Philosophy of Law
Philosophy of law is concerned with the the foundations of law.
In the words of Hobbes: philosophy of law does not ask ‘what the law is, but what law is’. What is law then? A first, obvious answer would be: 'law is a set of rules that people have to obey.'
This answer raises many questions, however.
- What is the origin of the rules? Why are there rules?
- What is the contents of the rules?
- Do the rules form a system and logical whole?
- Do they have to form a logical whole? How bad is it if this is not the case?
- Which people have to obey the rules?
- Why must people abide by the rules of the law?
- How do the rules of the law relate to morality?
- How do the rules of the law relate to power, in particular to the power over the state?
- Is there bad and good law? What are the criteria for such a judgment?

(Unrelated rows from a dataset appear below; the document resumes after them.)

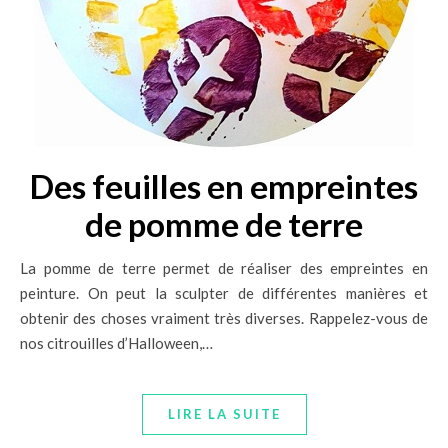
Des feuilles en empreintes
de pomme de terre
La pomme de terre permet de réaliser des empreintes en
peinture. On peut la sculpter de différentes manières et
obtenir des choses vraiment très diverses. Rappelez-vous de
nos citrouilles d’Halloween,…
LIRE LA SUITE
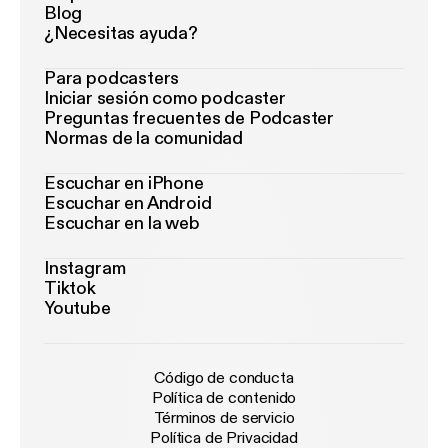
Blog
¿Necesitas ayuda?
Para podcasters
Iniciar sesión como podcaster
Preguntas frecuentes de Podcaster
Normas de la comunidad
Escuchar en iPhone
Escuchar en Android
Escuchar en la web
Instagram
Tiktok
Youtube
Código de conducta
Política de contenido
Términos de servicio
Política de Privacidad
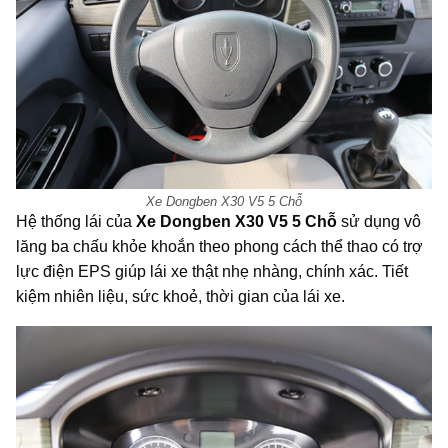
Xe Dongben X30 V5 5 Chỗ
Hệ thống lái của
Xe Dongben X30 V5 5 Chỗ
sử dụng vô
lăng ba chấu khỏe khoắn theo phong cách thể thao có trợ
lực điện EPS giúp lái xe thật nhẹ nhàng, chính xác. Tiết
kiệm nhiên liệu, sức khoẻ, thời gian của lái xe.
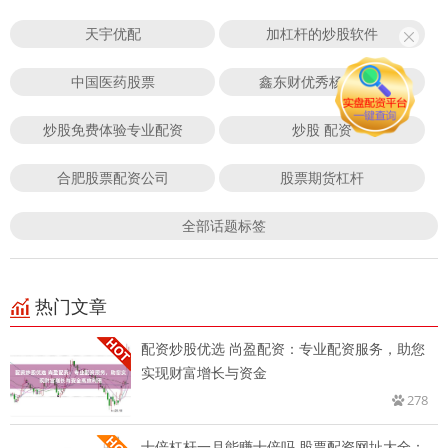
天宇优配
加杠杆的炒股软件
中国医药股票
鑫东财优秀杨方配资
炒股免费体验专业配资
炒股 配资
合肥股票配资公司
股票期货杠杆
全部话题标签
热门文章
配资炒股优选 尚盈配资：专业配资服务，助您
实现财富增长与资金
278
十倍杠杆一月能赚十倍吗 股票配资网址大全：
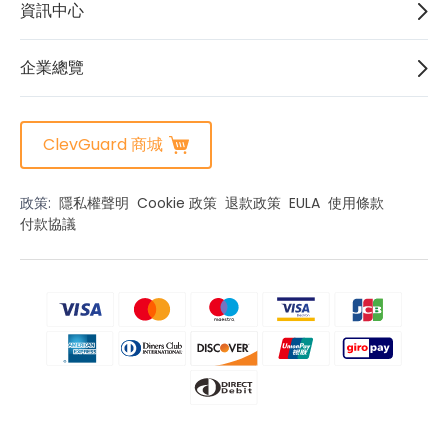
資訊中心
企業總覽
ClevGuard 商城
政策:
隱私權聲明
Cookie 政策
退款政策
EULA
使用條款
付款協議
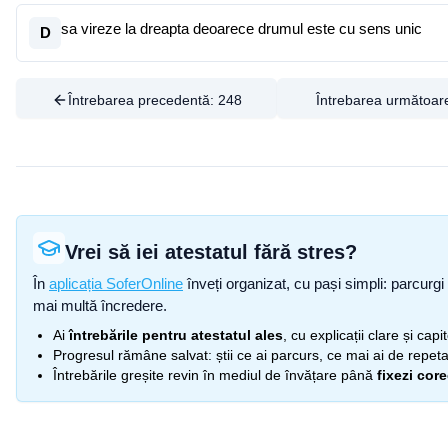
sa vireze la dreapta deoarece drumul este cu sens unic
D
Întrebarea precedentă:
248
Întrebarea următoar
Vrei să iei atestatul fără stres?
În
aplicația SoferOnline
înveți organizat, cu pași simpli: parcurgi 
mai multă încredere.
Ai
întrebările pentru atestatul ales
, cu explicații clare și cap
Progresul rămâne salvat: știi ce ai parcurs, ce mai ai de repetat
Întrebările greșite revin în mediul de învățare până
fixezi cor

- What is the rule of law? Is there such a thing as an unjust state?
And so on.
Philosophy of law deals with this type of questions. In Leiden we study these in a way unlike elsewhere. Departing from the idea that intellectual progress requires standing on the shoulders of giants, all the courses we give (and our research) are based on the study of Great Thinkers and Great Books have to say about law, morality and the state.

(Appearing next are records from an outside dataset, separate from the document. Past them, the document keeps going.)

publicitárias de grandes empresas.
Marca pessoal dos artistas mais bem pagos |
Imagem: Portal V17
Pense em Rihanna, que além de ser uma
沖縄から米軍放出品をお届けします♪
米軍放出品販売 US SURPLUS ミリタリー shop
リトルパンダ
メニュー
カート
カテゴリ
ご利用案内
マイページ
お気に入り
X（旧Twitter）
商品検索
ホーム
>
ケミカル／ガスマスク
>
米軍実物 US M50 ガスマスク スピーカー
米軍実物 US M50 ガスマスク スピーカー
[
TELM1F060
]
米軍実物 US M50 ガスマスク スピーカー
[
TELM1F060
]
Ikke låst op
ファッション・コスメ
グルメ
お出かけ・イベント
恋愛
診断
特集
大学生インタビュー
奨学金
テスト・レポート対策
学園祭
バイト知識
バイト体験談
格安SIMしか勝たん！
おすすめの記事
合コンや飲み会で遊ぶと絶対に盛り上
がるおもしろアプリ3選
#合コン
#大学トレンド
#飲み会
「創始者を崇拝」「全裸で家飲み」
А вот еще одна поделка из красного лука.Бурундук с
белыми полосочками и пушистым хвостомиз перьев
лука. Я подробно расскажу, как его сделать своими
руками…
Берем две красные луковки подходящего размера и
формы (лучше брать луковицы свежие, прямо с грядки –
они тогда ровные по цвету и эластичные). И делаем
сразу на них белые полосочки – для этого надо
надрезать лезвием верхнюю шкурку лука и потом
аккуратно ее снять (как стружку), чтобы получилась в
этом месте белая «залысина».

First of all, think of great philosophers like Plato, Aristotle, Cicero, Augustine, Thomas Aquinas, Hobbes, Kant, Hegel, and Heidegger.
But the major religious works, such as the Bible, the Koran and the Baghavad Gita also belong to this Canon.
As do the greatest literary and historical works, such as those of Homer, Aeschylus, Sophocles, Thucydides, Horace, Tacitus, Dante, Cervantes, Shakespeare, Dostoevsky, and Kafka.